Dokter Magdalena Sri Handayani: Sempat Didatangi CIA karena Berani Mengurai Bahan Peledak fadjar September 7, 2016

Dokter Magdalena Sri Handayani: Sempat Didatangi CIA karena Berani Mengurai Bahan Peledak

SURYA.co.id | SURABAYA – Menganalisa kimia, fisika, dan biologi menjadi panggilan hati pensiunan Polisi Wanita, dr Magdalena Sri Handayani Msi DFM Apt (61).

Hal inilah membuat wanita yang kini menjadi dosen di Fakultas Farmasi Universitas Surabaya (Ubaya) ini menerima posisi sebagai polisi wanita pada bagian laboratorium forensik Kepolisian Daerah Jawa Timur.

Jabatan ini ia terima setelah ia menuntaskan pendidikan di fakultas Farmasi Universitas Airlangga (Unair) dan mengikuti wajib militer di tahun 1982.

“Bekerja di laboratorium forensik ini suatu tantangan. Hasil pemeriksaan menjadikan saya sebagai saksi ahli. Dasar ilmu fisika, kimia biologi di farmasi juga terpakai,” ternag alumnus SMA K Santo Paulus Jember kepada SURYA.co.id, Kamis (1/9/2016).

Beragam kasus ia tangani hingga menjadi kepala Labfor Polda Jatim. Ia pun masih mengingat pengalaman mengurai bubuk dari Timor Leste ybag diduga bahan peledak. Dengan keterbatasan sarana prasarana, dan meminta pendapat berbagai pakar.

Ia berhasil mengurai kandungan bubuk yang ternyata merupakan bahan peledak berdaya ledak tinggi.

“Pihak CIA (Central Intelligence Agency) bahkan sampai mendatangi saya.

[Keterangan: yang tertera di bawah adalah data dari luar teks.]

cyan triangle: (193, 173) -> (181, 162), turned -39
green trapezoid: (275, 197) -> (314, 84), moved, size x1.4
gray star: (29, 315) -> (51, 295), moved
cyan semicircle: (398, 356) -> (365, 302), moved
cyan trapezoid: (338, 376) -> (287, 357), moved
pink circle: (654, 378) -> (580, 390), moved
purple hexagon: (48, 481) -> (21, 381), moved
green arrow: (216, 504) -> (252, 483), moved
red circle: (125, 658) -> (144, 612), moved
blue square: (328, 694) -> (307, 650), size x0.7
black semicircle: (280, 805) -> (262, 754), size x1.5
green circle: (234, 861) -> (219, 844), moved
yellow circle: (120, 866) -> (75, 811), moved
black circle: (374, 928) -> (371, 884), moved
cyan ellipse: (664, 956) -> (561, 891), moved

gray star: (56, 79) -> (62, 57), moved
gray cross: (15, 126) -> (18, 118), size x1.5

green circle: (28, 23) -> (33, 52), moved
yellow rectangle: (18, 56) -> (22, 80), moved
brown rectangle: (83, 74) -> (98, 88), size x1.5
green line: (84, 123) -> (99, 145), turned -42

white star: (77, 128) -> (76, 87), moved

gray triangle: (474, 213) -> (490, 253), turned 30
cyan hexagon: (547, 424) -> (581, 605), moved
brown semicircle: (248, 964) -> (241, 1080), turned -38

Karena mereka heran ada yang berani mengurai bahan peledak di Surabaya yang menurut mereka kota kecil,” tutur wanita yang sempat bekerja di labfor Mabes Polri selama 4,5 tahun ini.

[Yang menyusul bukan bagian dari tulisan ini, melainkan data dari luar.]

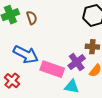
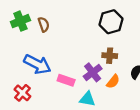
pink rectangle: (52, 69) -> (66, 80), size x0.7

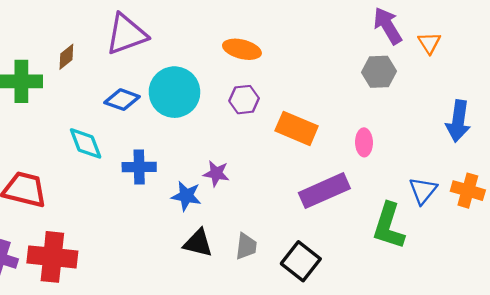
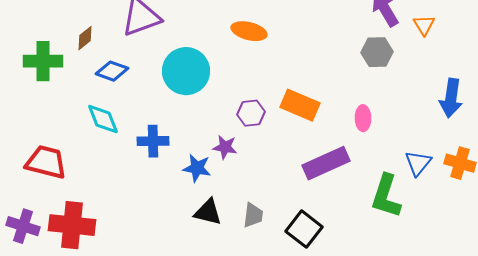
blue diamond: (122, 100) -> (112, 71), moved
purple hexagon: (244, 100) -> (251, 113), moved

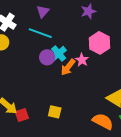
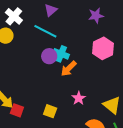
cyan cross: (59, 53) -> (61, 54), turned -35
pink star: (82, 60) -> (79, 98), moved
red square: (22, 115) -> (17, 110), turned 32

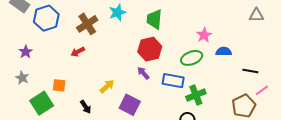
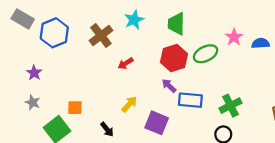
red arrow: (78, 52) -> (126, 63), moved
blue semicircle: (224, 52) -> (261, 43), moved
green ellipse: (192, 58) -> (206, 54), moved
blue rectangle: (173, 81) -> (190, 100), moved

Baginya, tanggung jawab dalam menyelesaikan tugas lebih penting dibandingkan mempertimbangkan risiko keselamatan. Apalagi menurutnya risiko pekerjaan sebagai Polri memang sudah diketahui sejak awal.

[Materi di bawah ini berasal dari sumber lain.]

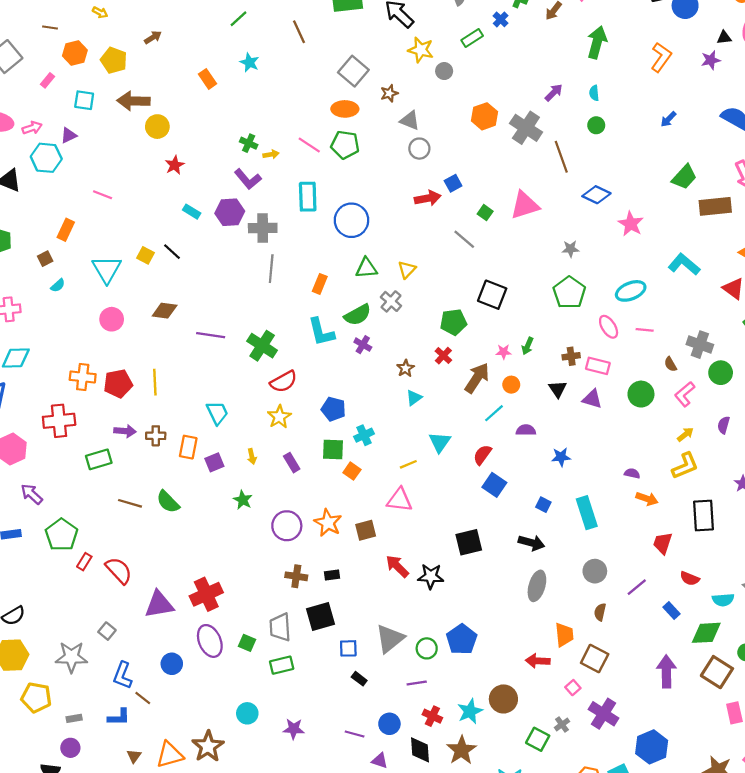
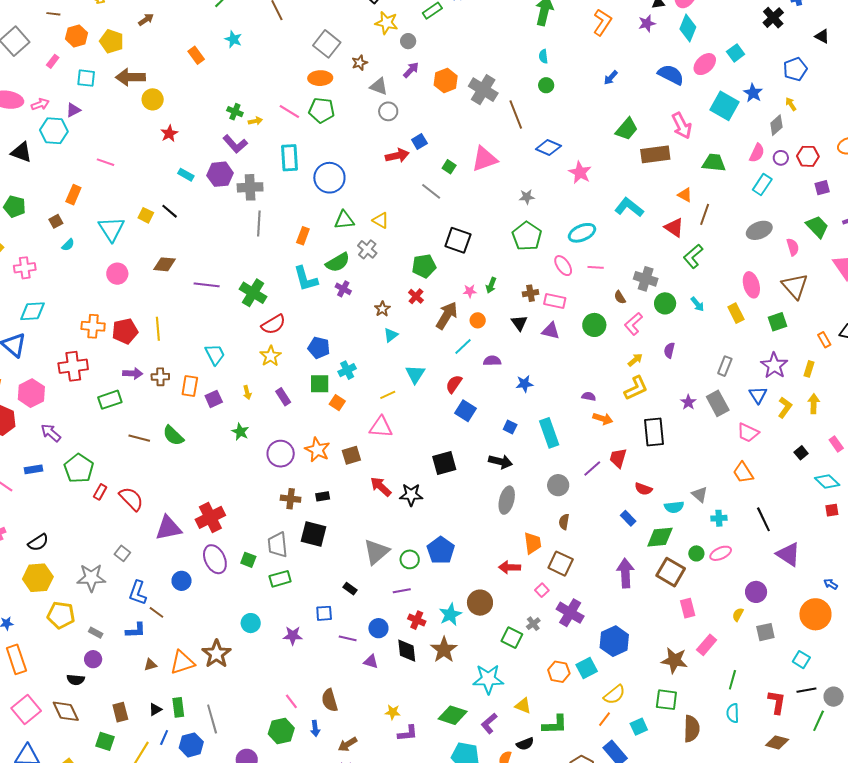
purple arrow: (554, 93) -> (411, 70), moved
yellow triangle: (407, 270) -> (381, 220), turned -42
purple line: (637, 587) -> (592, 469), moved
black square: (320, 616) -> (313, 534), turned 32
blue square: (348, 648) -> (324, 613), moved
gray rectangle: (74, 718) -> (96, 633), turned 40
brown triangle: (134, 756) -> (150, 665), turned 40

“Di forensik itu panggilan, bukan semata cari duit. Asyik sebenarnya di forensik,”lanjut ibu dua anak ini.

Memakai batik ungu dan rambut diikat sederhana, ia menceritakan tantangan lain dalam bekerja di labfor menurutnya adalah keterbatasan sampel yabg diperiksa.

Berbeda dengan di Industri yang bisa diambil kapanpun dan sebanyak apapun. Sampel dalam labfor terbatas pada temuan TKP.

Istri Bambang Haribowo SE Ak ini juga merasa beruntung memiliki pasangan hidup yang mengerti pekerjaannya. Bahkan tak jarang ia harus meninggalkan rumah saat ada olah TKP pada dini hari.

“Keluarga dan suami sangat tahu aktivitas saya. Mereka sering membantu menjaga anak-anak saat saya sewaktu-waktu harus ke lapangan,” kenangnya.

Kebiasaan kerja yang harus tiba di lokasi kejadian sewaktu-waktu membuatnya masih sering terjaga di malam hari, meskipun ia sudah pensiun sejak dua tahun lalu. Resiko pekerjaan tak hanya pada kesalahan kerja, namun efek dari bekerja dengan berbagai bahan kimia juga membuatnya menjaga kesehatannya.

“Efek bahan kimia yabg dihirup selama olah TKP dan analisa ini bahaya. Makanya dulu di kantor selalu diberi susu. Sampai sekarang jadi terbiasa minum susu, kalau makanan bergizi dan olahraga itu pasti,” lanjutnya.